Si ce groupe de soutien existe, c’est grâce à Christène Tashjian qui, en 1991, lit un article sur l’installation de jardinières accessibles dans des maisons pour personnes âgées et personnes handicapées. L’idée résonne tellement en elle qu’elle se lance à la découverte de la thérapie horticole. Elle se rend à de nombreuses conférences et rejoint la American Horticultural Therapy Association et son chapitre régional, elle suit des cours dans une université locale et au Horticultural Therapy Institute. En 2005, elle présente un projet à OCRCC qui accompagne à la fois des femmes qui ont subi des abus sexuels dans leur enfance et des victimes de viols. Christène reçoit une subvention externe de 500 dollars pour lancer un premier groupe pilote. Devant le succès du groupe, elle offre tous les printemps une séance de huit semaines.
« Nos activités sont liées à des sujets comme la colère, la peur, la rage, la honte. Nous faisons l’activité et ensuite nous avons une discussion. Nous tenons aussi un journal », explique Christène. « Par exemple, nous utilisons l’image de composter nos peurs en les écrivant sur un bout de papier et en les enterrant dans une pile de compost. Avec la taille, nous parlons de tailler des peurs particulières ou notre colère. Ce qui a été taillé peut être rempoté ou composté. Nous le transformons en autre chose. Il s’agit toujours de lier une action physique à une émotion pour les aider à sortir de leur tête. »
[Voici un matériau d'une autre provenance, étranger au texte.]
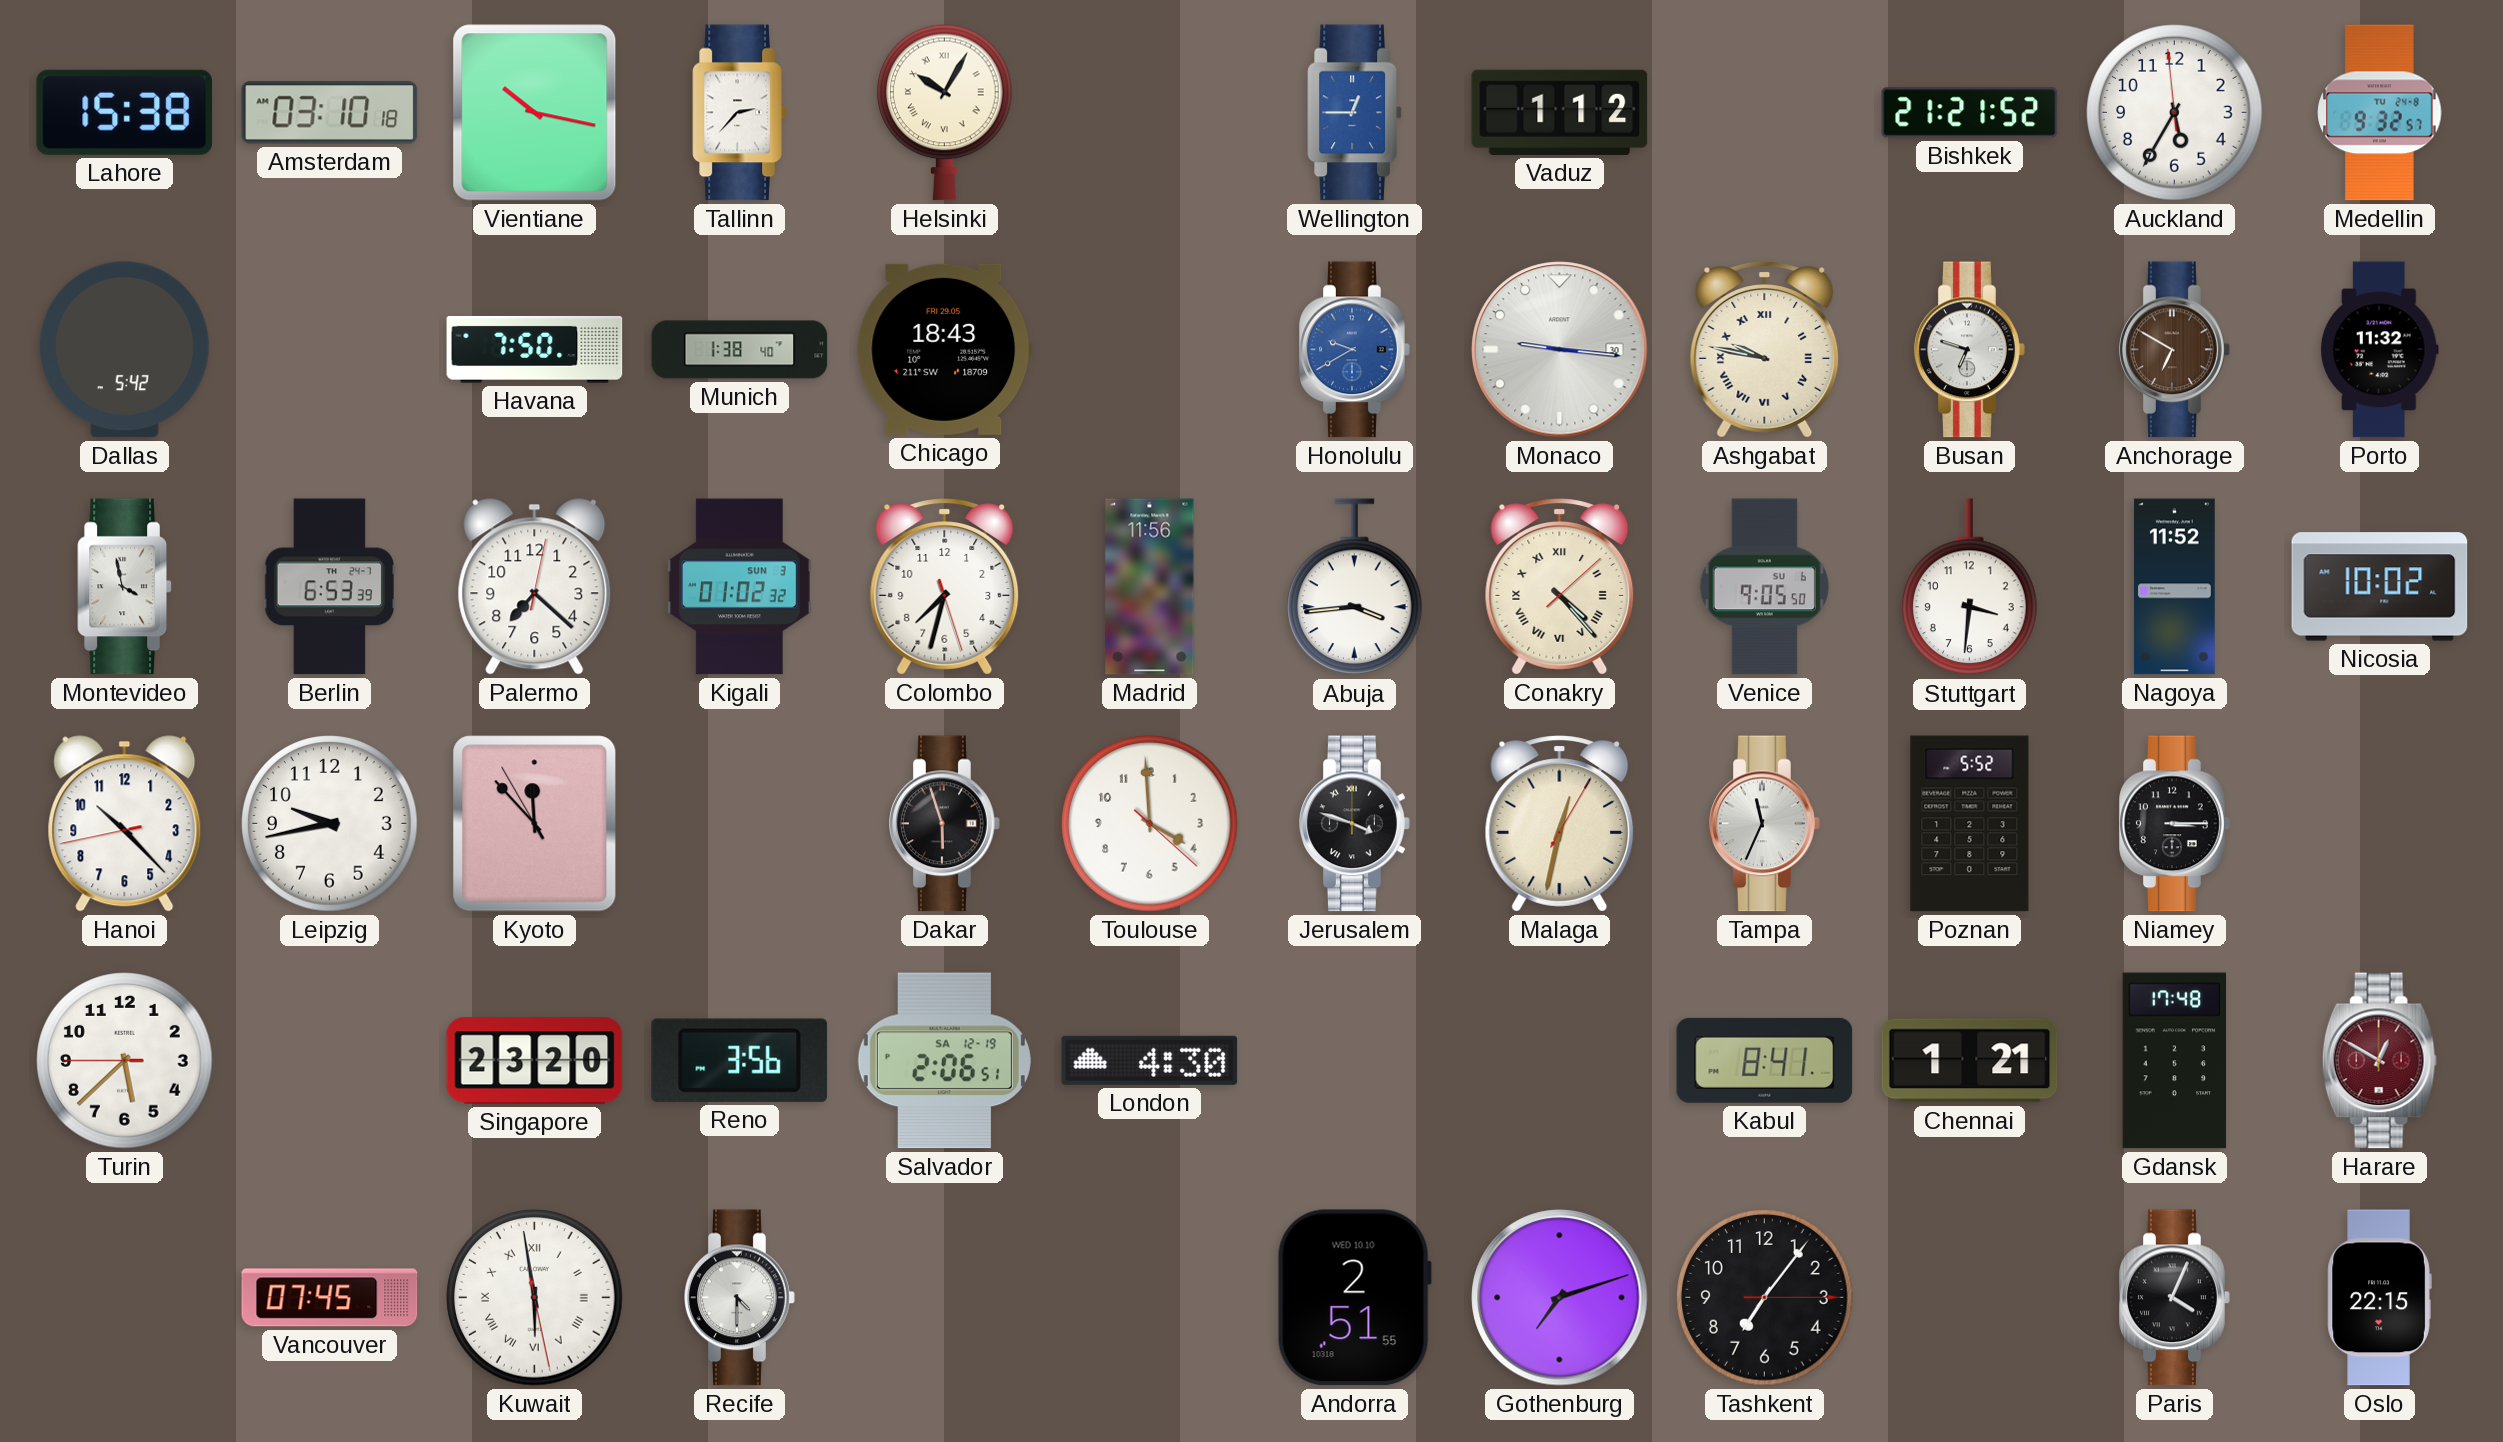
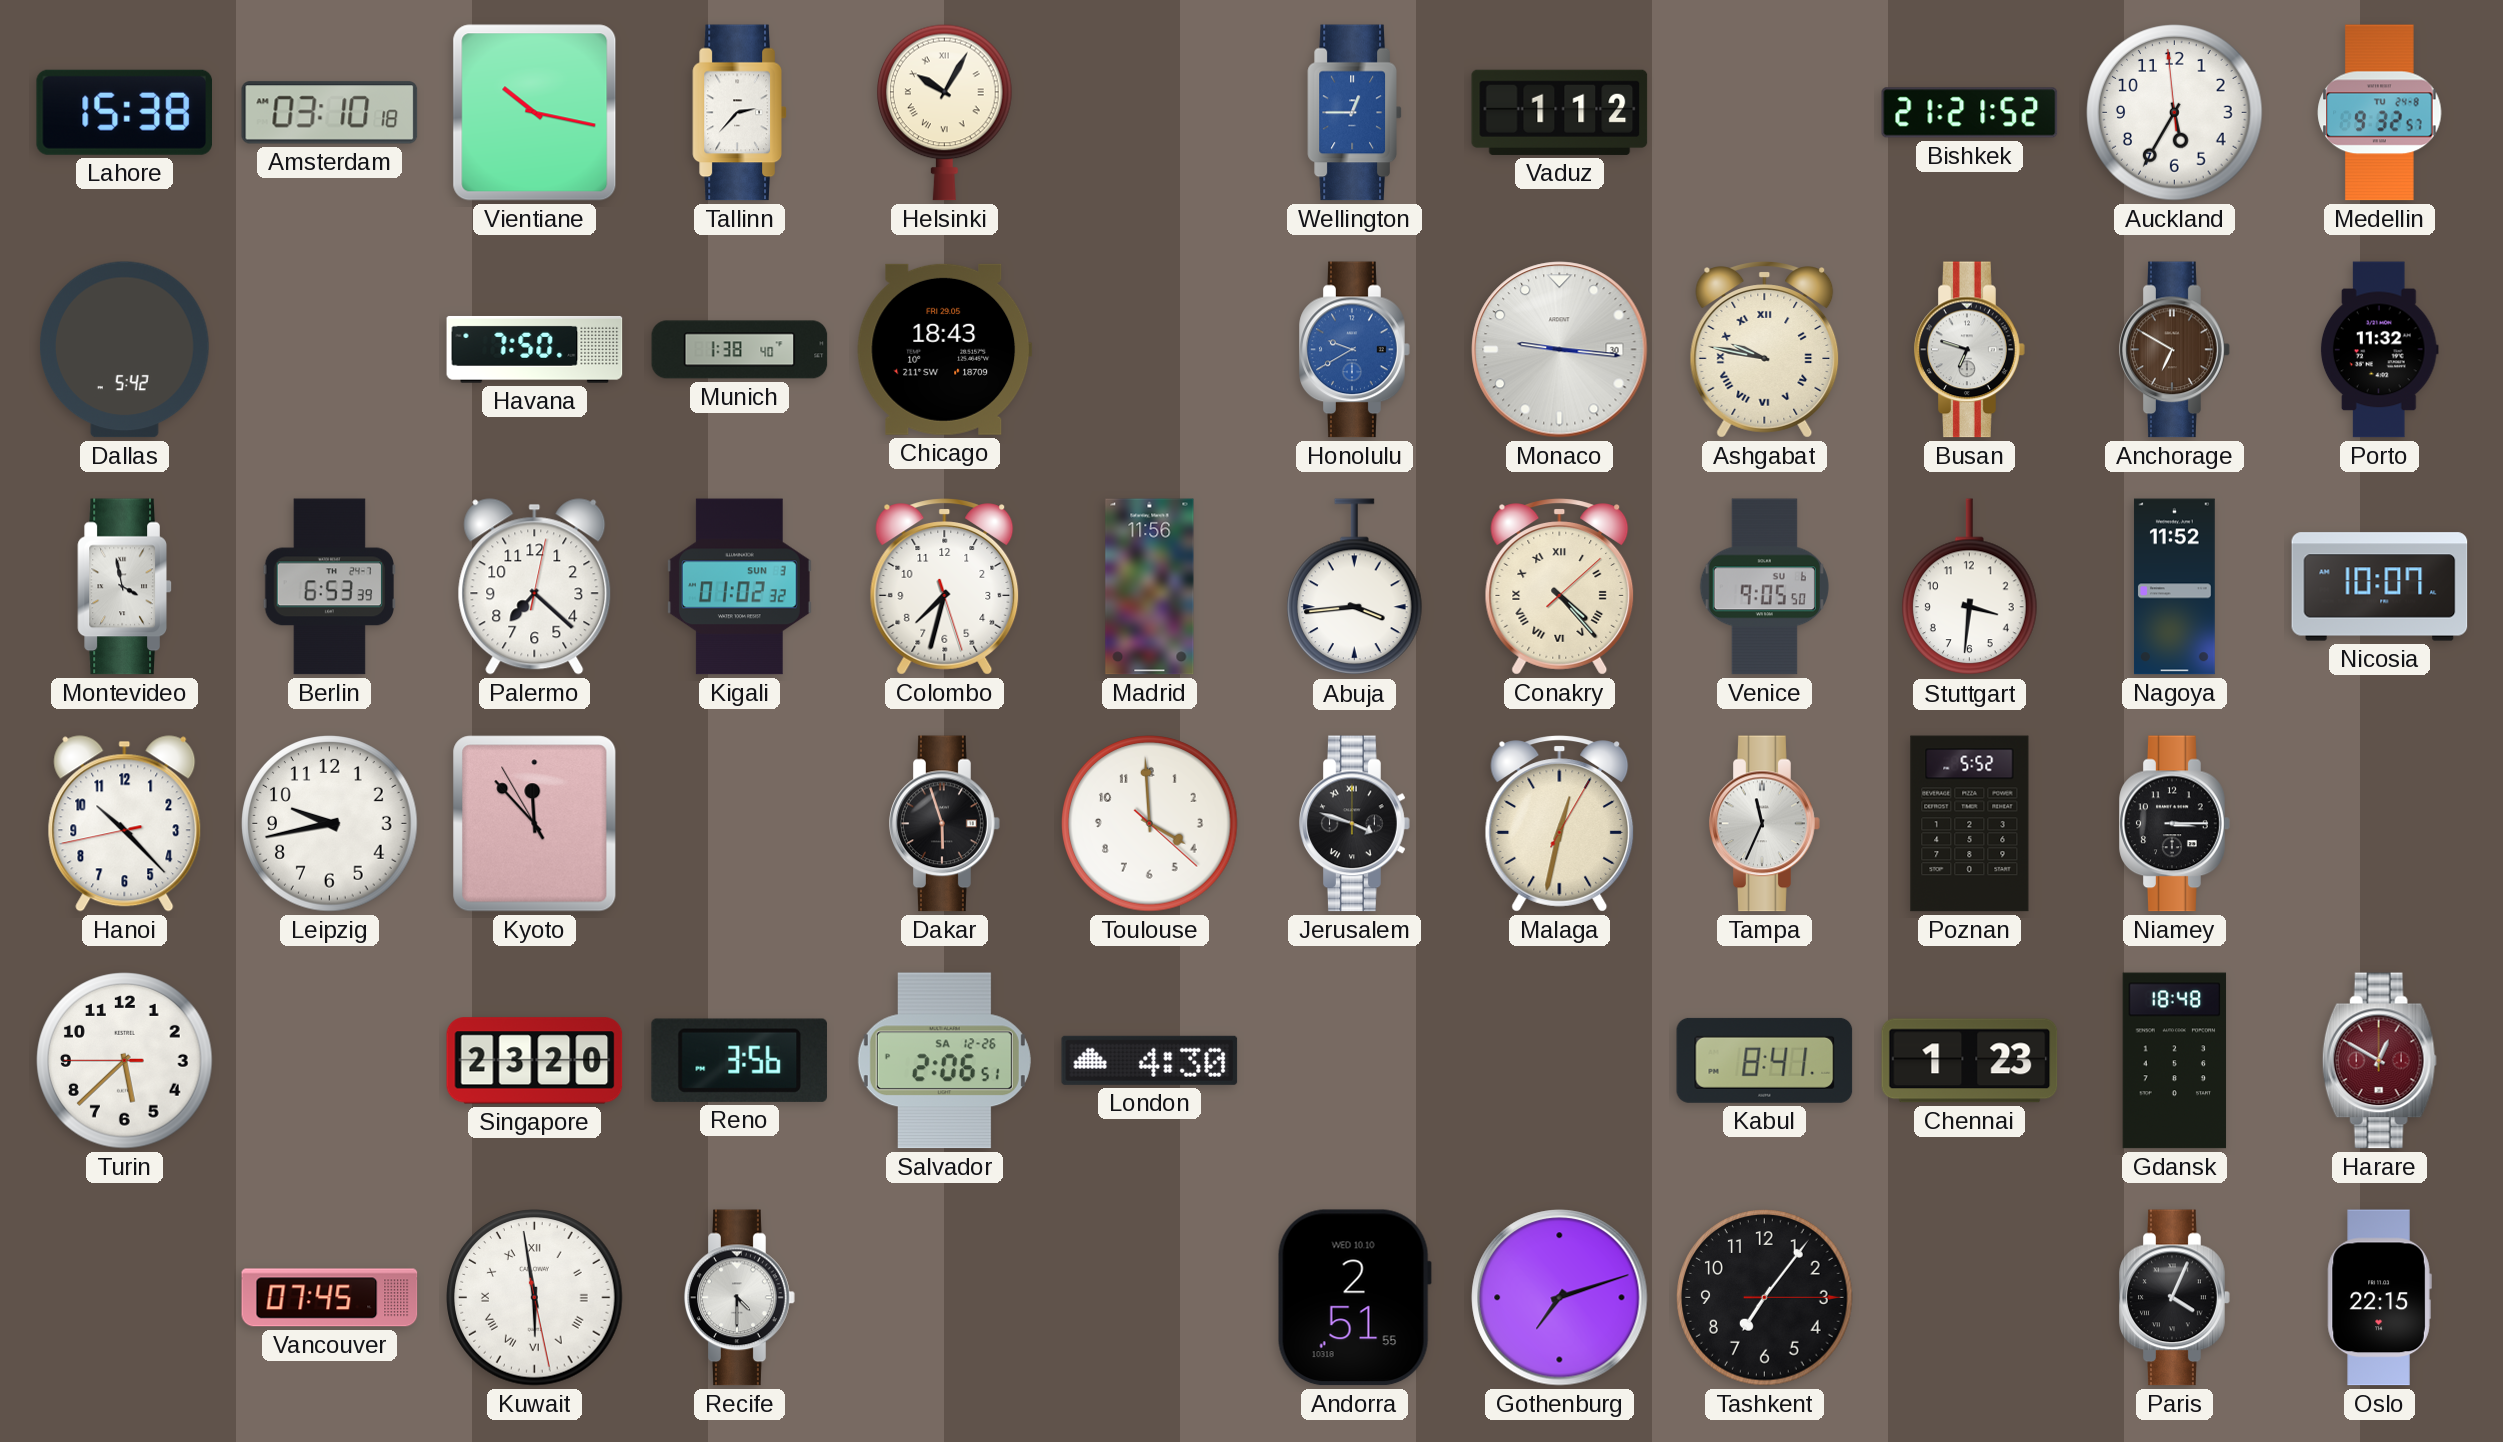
Nicosia: 10:02 -> 10:07
Salvador date: SA 12-19 -> SA 12-26
Chennai: 1:21 -> 1:23
Gdansk: 17:48 -> 18:48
Au début de la session de huit semaines, le groupe plante des graines. Il se peut que les résultats soient visibles avant la fin de la session ou bien les participantes emportent leurs plantes chez elles. Christène propose aussi des activités qui réapprennent à ces femmes à prendre soin d’elles-mêmes. « Nous faisons des crèmes ou des coussins pour les yeux avec de la lavande et nous parlons ensemble des propriétés calmantes de la lavande. » Christène et Amy, l’autre bénévole qui co-anime le groupe, ajoutent des activités avec des fleurs coupées, des tisanes fabriquées par une herboriste locale, des essences florales produites localement ou l’utilisation de sauge blanche commune dans les pratiques des Amérindiens pour se débarrasser des énergies négatives.
Forte de son expérience, Christene a donné une présentation à une conférence regroupant ceux qui répondent aux appels des victimes de violence sexuelle. Elle a développé un kit que les infirmières qui reçoivent ces femmes leur remettent : tisanes, crèmes, produits de bain choisis pour leurs propriétés calmantes.
Les premières années, Christène administrait des tests pour évaluer le stress avant et après les activités. « Il se peut qu’elles apprécient l’activité, mais comme elles partagent des choses douloureuses, elles ne se sentent pas toujours mieux à la fin de la séance. » Christène préfère donc attendre la fin des huit semaines et demander aux femmes dans le groupe « Participer dans ce groupe de soutien a…. ». Les réponses sont le plus souvent très positives. « a changé ma vie », « m’a fourni des outils pour m’épanouir », « m’a donné la force de continuer », « m’a appris à prendre soin de moi. »
Redonnons la parole à Iris en citant son émouvante intervention. « Il y a tellement de symbolisme dans la nature et dans l’horticulture, si vous commencez à faire attention. Le cycle de planter et de cultiver et de composter et de désherber, la mort et la renaissance, la croissance et l’épanouissement offrent une métaphore idéale pour le processus de guérison que les survivants de n’importe quel traumatisme traversent. Faire ces activités ont rendu ma propre guérison si réelle et si évidente….Je n’avais même pas à réfléchir à ce qui se passait. Je n’avais qu’à faire l’activité et à regarder mes émotions suivre mes actions physiques. »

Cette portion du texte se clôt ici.